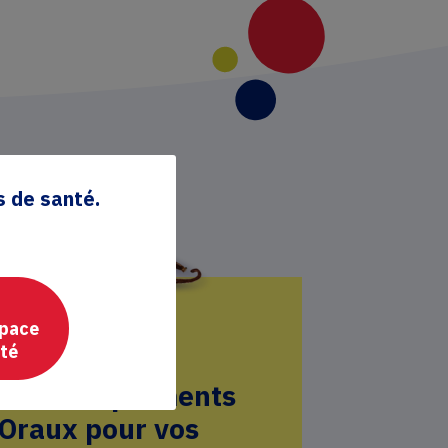
s de santé.
space
nté
ix de Compléments
 Oraux pour vos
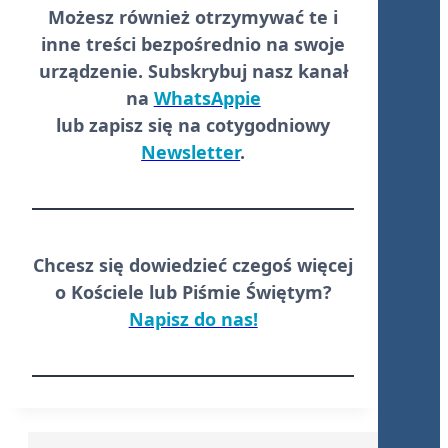
Możesz również otrzymywać te i
inne treści
bezpośrednio
na swoje
urządzenie. Subskrybuj nasz kanał
na
WhatsAppie
lub zapisz się na cotygodniowy
Newsletter
.
Chcesz się dowiedzieć czegoś więcej
o Kościele lub Piśmie Świętym?
Napisz do nas!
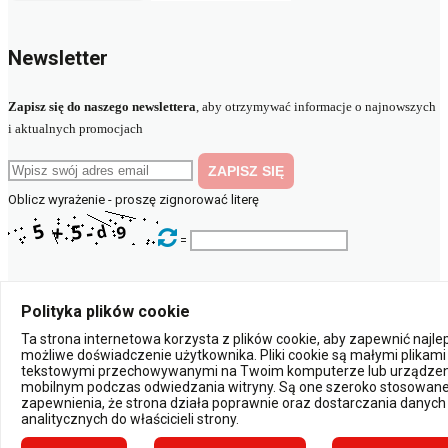
Newsletter
Zapisz się do naszego newslettera
, aby otrzymywać informacje o najnowszych
i aktualnych promocjach
Oblicz wyrażenie - proszę zignorować literę
=
© 2023 elektryczny.pl
Polityka plików cookie
Ta strona internetowa korzysta z plików cookie, aby zapewnić najl
Powered by:
możliwe doświadczenie użytkownika. Pliki cookie są małymi plikami
tekstowymi przechowywanymi na Twoim komputerze lub urządzen
mobilnym podczas odwiedzania witryny. Są one szeroko stosowane
×
zapewnienia, że strona działa poprawnie oraz dostarczania danych
Powiadomienia
analitycznych do właścicieli strony.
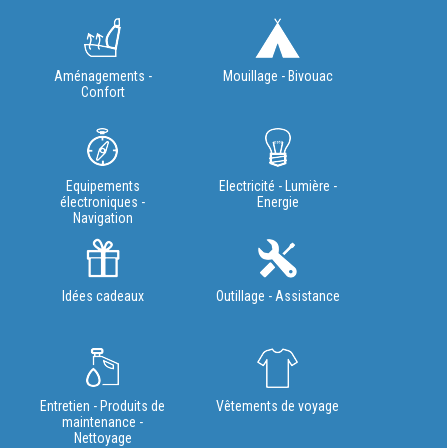
Aménagements -
Mouillage - Bivouac
Confort
Equipements
Electricité - Lumière -
électroniques -
Energie
Navigation
Idées cadeaux
Outillage - Assistance
Entretien - Produits de
Vêtements de voyage
maintenance -
Nettoyage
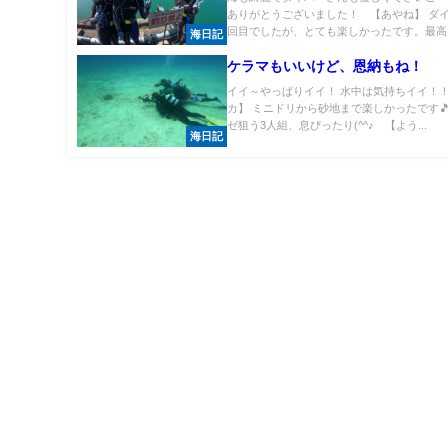
ありがとうございました！ 【あやね】 ダイ
回目でしたが、とても楽しかったです。最高..
海日記
ケラマもいいけど、恩納もね！
イイ～やっぱりイイ！ 水中は気持ちイイ！
カ】 ミニドリから砂地まで楽しかったです🎵
ゼ狙う3人組、息ぴったり(^^♪ 【よう...
海日記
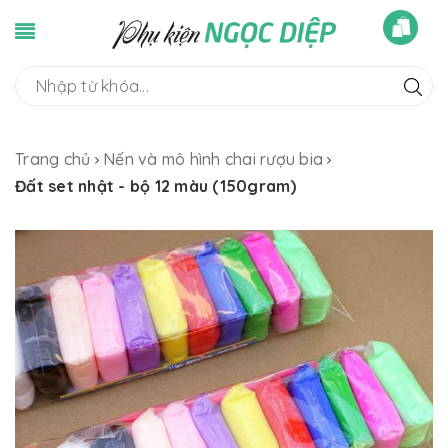
Trang chủ
Nến và mô hình chai rượu bia
Đất set nhật - bộ 12 màu (150gram)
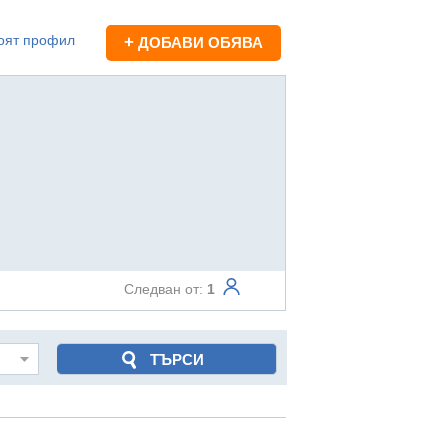
оят профил
+
ДОБАВИ ОБЯВА
Следван от:
1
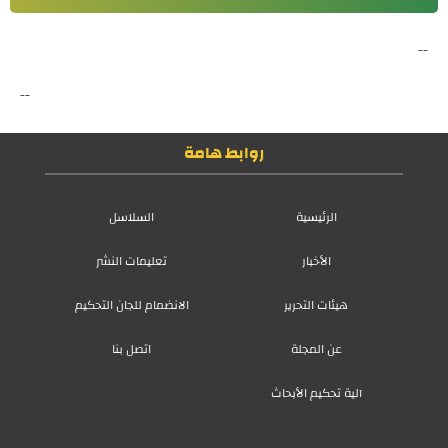
--
--
روابط هامة
الرئيسية
السلاسل
الأخبار
تعليمات النشر
هيئات التحرير
الانضمام للجان التحكيم
عن المجلة
اتصل بنا
آلية تحكيم الأبحاث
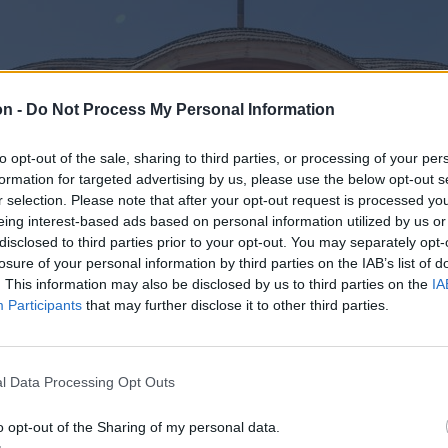
on -
Do Not Process My Personal Information
to opt-out of the sale, sharing to third parties, or processing of your per
formation for targeted advertising by us, please use the below opt-out s
r selection. Please note that after your opt-out request is processed y
eing interest-based ads based on personal information utilized by us or
disclosed to third parties prior to your opt-out. You may separately opt-
losure of your personal information by third parties on the IAB’s list of
. This information may also be disclosed by us to third parties on the
IA
Participants
that may further disclose it to other third parties.
l Data Processing Opt Outs
o opt-out of the Sharing of my personal data.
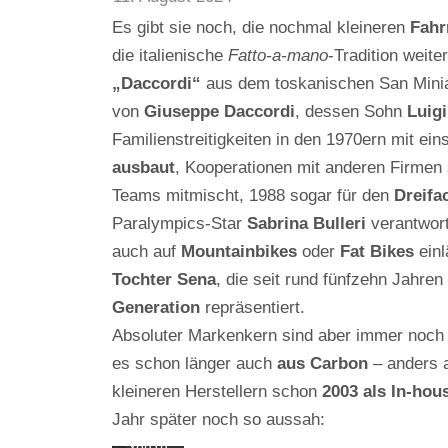
Es gibt sie noch, die nochmal kleineren
Fahr
die italienische
Fatto-a-mano
-Tradition weite
„Daccordi“
aus dem toskanischen San Mini
von
Giuseppe Daccordi
, dessen Sohn
Luigi
Familienstreitigkeiten in den 1970ern mit ein
ausbaut
, Kooperationen mit anderen Firmen s
Teams mitmischt, 1988 sogar für den
Dreifa
Paralympics-Star
Sabrina Bulleri
verantwort
auch auf
Mountainbikes
oder
Fat Bikes
einl
Mit
dem
Tochter Sena
, die seit rund fünfzehn Jahren
Laden
des
Generation
repräsentiert.
Videos
Absoluter Markenkern sind aber immer noc
akzept
ieren
es schon länger auch
aus Carbon
– anders a
Sie die
Daten
kleineren Herstellern schon
2003 als In-hou
schutz
erkläru
Jahr später noch so aussah:
ng von
YouTu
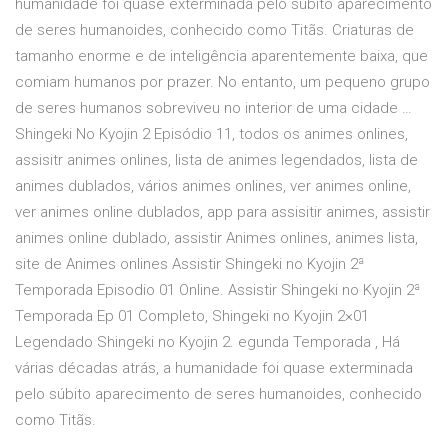
humanidade foi quase exterminada pelo súbito aparecimento
de seres humanoides, conhecido como Titãs. Criaturas de
tamanho enorme e de inteligência aparentemente baixa, que
comiam humanos por prazer. No entanto, um pequeno grupo
de seres humanos sobreviveu no interior de uma cidade …
Shingeki No Kyojin 2 Episódio 11, todos os animes onlines,
assisitr animes onlines, lista de animes legendados, lista de
animes dublados, vários animes onlines, ver animes online,
ver animes online dublados, app para assisitir animes, assistir
animes online dublado, assistir Animes onlines, animes lista,
site de Animes onlines Assistir Shingeki no Kyojin 2ª
Temporada Episodio 01 Online. Assistir Shingeki no Kyojin 2ª
Temporada Ep 01 Completo, Shingeki no Kyojin 2×01
Legendado Shingeki no Kyojin 2. egunda Temporada , Há
várias décadas atrás, a humanidade foi quase exterminada
pelo súbito aparecimento de seres humanoides, conhecido
como Titãs.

EXERCISE GOAL: Would you mind repeating the records above exactly, without the pictures?

WORKED SOLUTION:
s de santé.
space
nté
ix de Compléments
 Oraux pour vos
Możesz również otrzymywać te i
inne treści
bezpośrednio
na swoje
urządzenie. Subskrybuj nasz kanał
na
WhatsAppie
lub zapisz się na cotygodniowy
Newsletter
.
Chcesz się dowiedzieć czegoś więcej
o Kościele lub Piśmie Świętym?
Napisz do nas!
Newsletter
Zapisz się do naszego newslettera
, aby otrzymywać informacje o najnowszych
i aktualnych promocjach
Oblicz wyrażenie - proszę zignorować literę
=
© 2023 elektryczny.pl
Polityka plików cookie
Ta strona internetowa korzysta z plików cookie, aby zapewnić najl
Powered by:
możliwe doświadczenie użytkownika. Pliki cookie są małymi plikami
tekstowymi przechowywanymi na Twoim komputerze lub urządzen
mobilnym podczas odwiedzania witryny. Są one szeroko stosowane
×
zapewnienia, że strona działa poprawnie oraz dostarczania danych
Powiadomienia
analitycznych do właścicieli strony.
Aménagements -
Mouillage - Bivouac
Confort
Equipements
Electricité - Lumière -
électroniques -
Energie
Navigation
Idées cadeaux
Outillage - Assistance
Entretien - Produits de
Vêtements de voyage
maintenance -
Nettoyage
ありがとうございました！ 【あやね】 ダイ
回目でしたが、とても楽しかったです。最高..
海日記
ケラマもいいけど、恩納もね！
イイ～やっぱりイイ！ 水中は気持ちイイ！
カ】 ミニドリから砂地まで楽しかったです🎵
ゼ狙う3人組、息ぴったり(^^♪ 【よう...
海日記
Trang chủ
Nến và mô hình chai rượu bia
Đất set nhật - bộ 12 màu (150gram)
оят профил
+
ДОБАВИ ОБЯВА
Следван от:
1
--
--
روابط هامة
الرئيسية
السلاسل
الأخبار
تعليمات النشر
هيئات التحرير
الانضمام للجان التحكيم
عن المجلة
اتصل بنا
آلية تحكيم الأبحاث
on -
Do Not Process My Personal Information
to opt-out of the sale, sharing to third parties, or processing of your per
formation for targeted advertising by us, please use the below opt-out s
r selection. Please note that after your opt-out request is processed y
eing interest-based ads based on personal information utilized by us or
disclosed to third parties prior to your opt-out. You may separately opt-
losure of your personal information by third parties on the IAB’s list of
. This information may also be disclosed by us to third parties on the
IA
Participants
that may further disclose it to other third parties.
l Data Processing Opt Outs
o opt-out of the Sharing of my personal data.
Es gibt sie noch, die nochmal kleineren
Fahr
die italienische
Fatto-a-mano
-Tradition weite
„Daccordi“
aus dem toskanischen San Mini
von
Giuseppe Daccordi
, dessen Sohn
Luigi
Familienstreitigkeiten in den 1970ern mit ein
ausbaut
, Kooperationen mit anderen Firmen s
Teams mitmischt, 1988 sogar für den
Dreifa
Paralympics-Star
Sabrina Bulleri
verantwort
auch auf
Mountainbikes
oder
Fat Bikes
einl
Mit
dem
Tochter Sena
, die seit rund fünfzehn Jahren
Laden
des
Generation
repräsentiert.
Videos
Absoluter Markenkern sind aber immer noc
akzept
ieren
es schon länger auch
aus Carbon
– anders a
Sie die
Daten
kleineren Herstellern schon
2003 als In-hou
schutz
erkläru
Jahr später noch so aussah:
ng von
YouTu
humanidade foi quase exterminada pelo súbito aparecimento
de seres humanoides, conhecido como Titãs. Criaturas de
tamanho enorme e de inteligência aparentemente baixa, que
comiam humanos por prazer. No entanto, um pequeno grupo
de seres humanos sobreviveu no interior de uma cidade …
Shingeki No Kyojin 2 Episódio 11, todos os animes onlines,
assisitr animes onlines, lista de animes legendados, lista de
animes dublados, vários animes onlines, ver animes online,
ver animes online dublados, app para assisitir animes, assistir
animes online dublado, assistir Animes onlines, animes lista,
site de Animes onlines Assistir Shingeki no Kyojin 2ª
Temporada Episodio 01 Online. Assistir Shingeki no Kyojin 2ª
Temporada Ep 01 Completo, Shingeki no Kyojin 2×01
Legendado Shingeki no Kyojin 2. egunda Temporada , Há
várias décadas atrás, a humanidade foi quase exterminada
pelo súbito aparecimento de seres humanoides, conhecido
como Titãs.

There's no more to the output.